In what is known as the “Clean Break Principle” recent regulations entitle divorced spouses to claim from the pension fund of the ex before retirement. These rules apply to government pension funds as well which have left members with interest-bearing debts which have to be repaid to the fund. The problem rests with the time it will take to put the fund back in a position to honour its obligations to pay future pensions.
A defined benefit pension fund takes on the obligation to pay a member a specific pension at retirement based on the number of years that the member has contributed to the fund. It is a very onerous task for the fund as it needs to be in a sound financial position at all times to ensure that all members during retirement receive their pension benefits. The problem is compounded by the fact that members are living longer which puts enormous pressure on the present and future values of the fund.
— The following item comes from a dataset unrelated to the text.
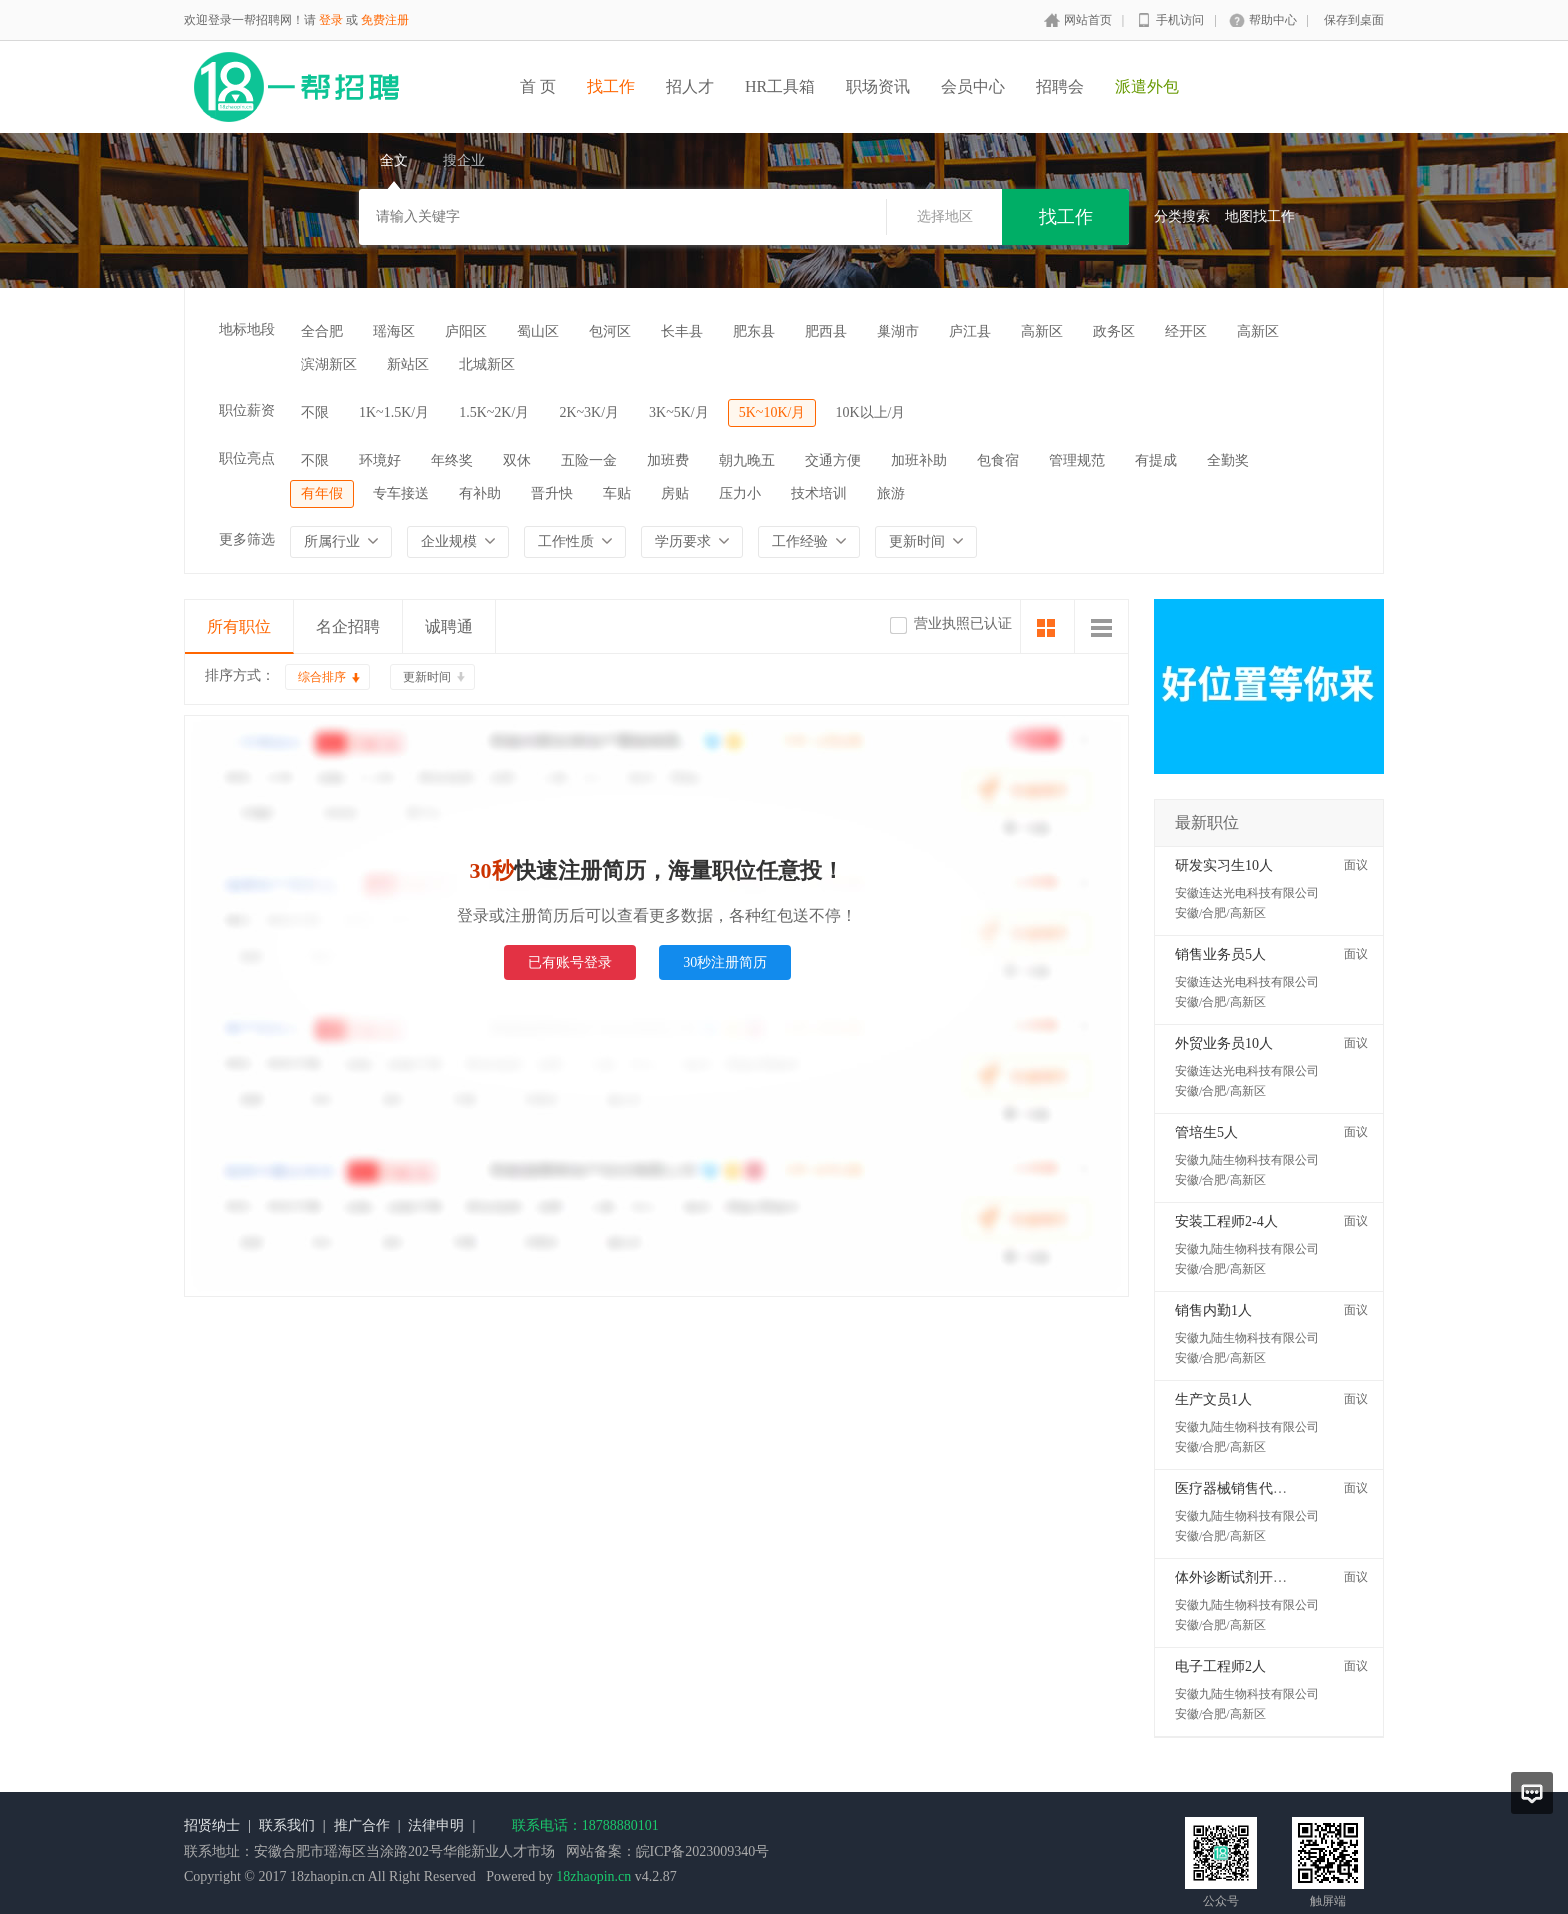 This screenshot has height=1914, width=1568. Describe the element at coordinates (487, 364) in the screenshot. I see `北城新区` at that location.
The sustainability of many funds is questionable as it is, so these premature payouts in divorce claims will cause serious problems for actuaries and trustees.
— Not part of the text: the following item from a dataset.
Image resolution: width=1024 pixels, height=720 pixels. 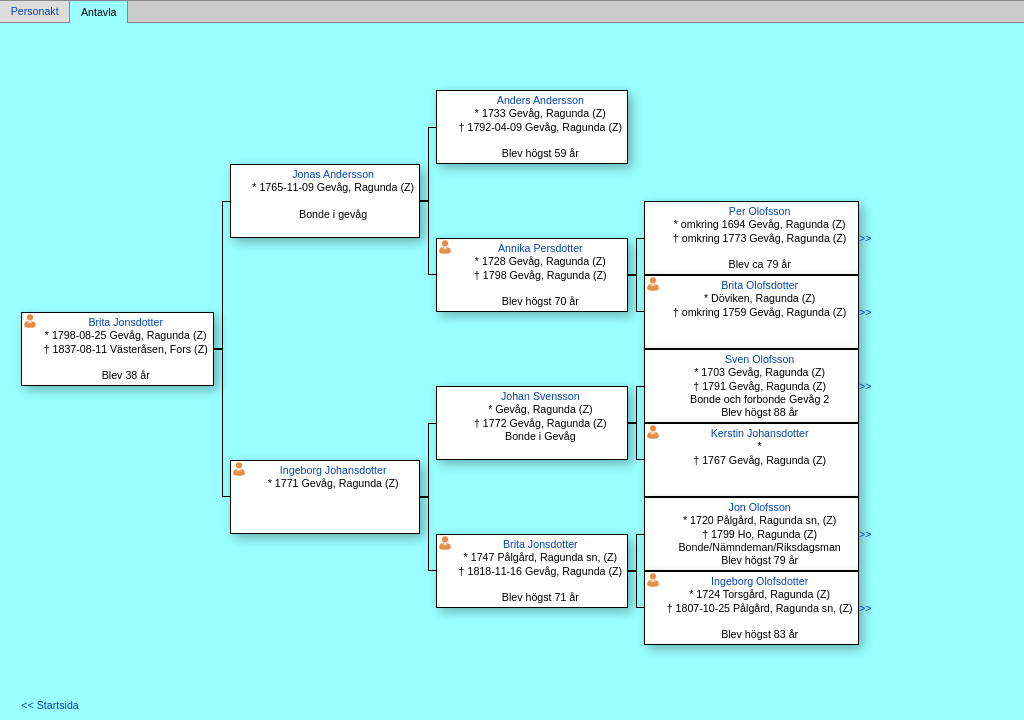 I want to click on << Startsida, so click(x=49, y=705).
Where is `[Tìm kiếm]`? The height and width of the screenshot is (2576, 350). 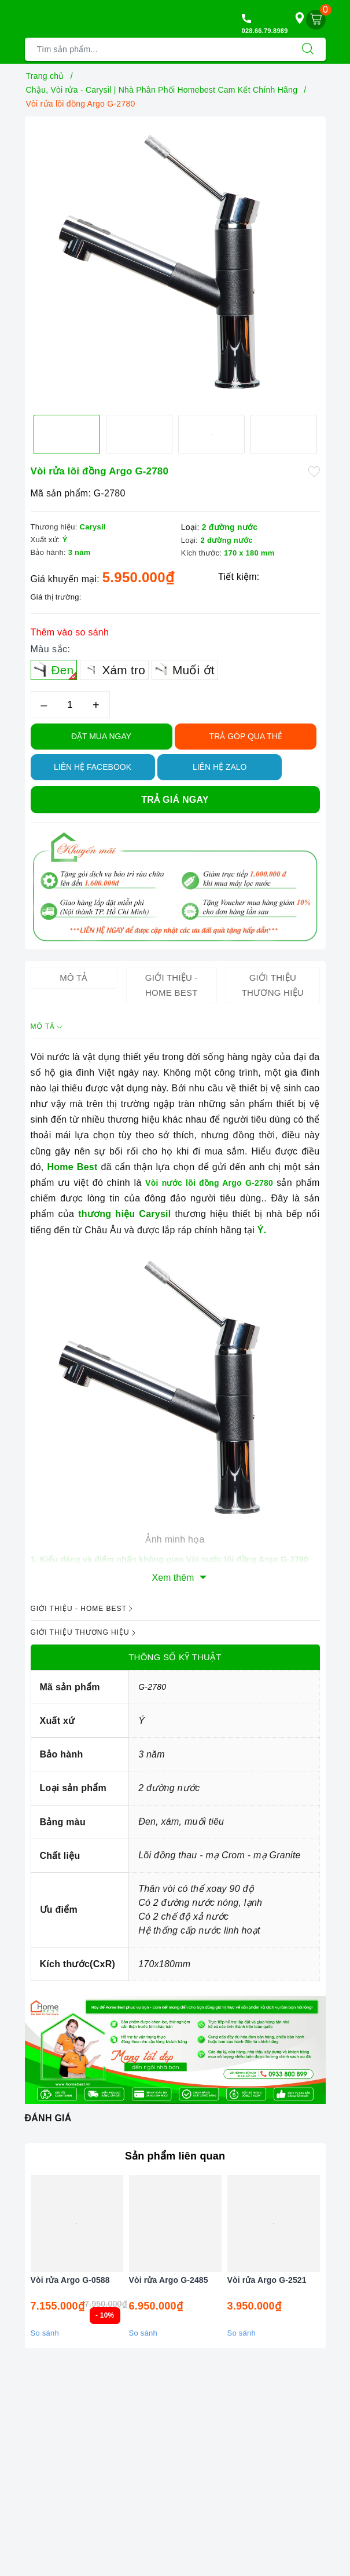 [Tìm kiếm] is located at coordinates (308, 49).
The claims against pension funds are on the rise and there is even a suggestion that many members are arranging their divorce just to get their hands on the cash.
Ideally, the funds should not be cashed in and, instead, they should be preserved. It takes time to catch up on the value accumulated through compound interest on the investments made in the fund and quite often there isn’t enough time left for most to make catch up before reaching retirement.
So the message is clear. Your entitlement to the pension fund should you get divorced, should rather be preserved and included in your retirement provisions for the future. As a divorcee your financial independence is even more crucial in the future as you are all on your own. Your pension claim should therefore be protected at all costs and should not be seen as a windfall.
Keep a close eye on the future value of your pension after a divorce claim and make adjustments sooner than later. The defined benefit funds in the latest changes charge the member interest on the debt and in many cases, members won’t have enough months left before retirement to pay back the money. This is a dilemma for the trustees on defined benefit funds and serious adjustments will have to be made for future benefits.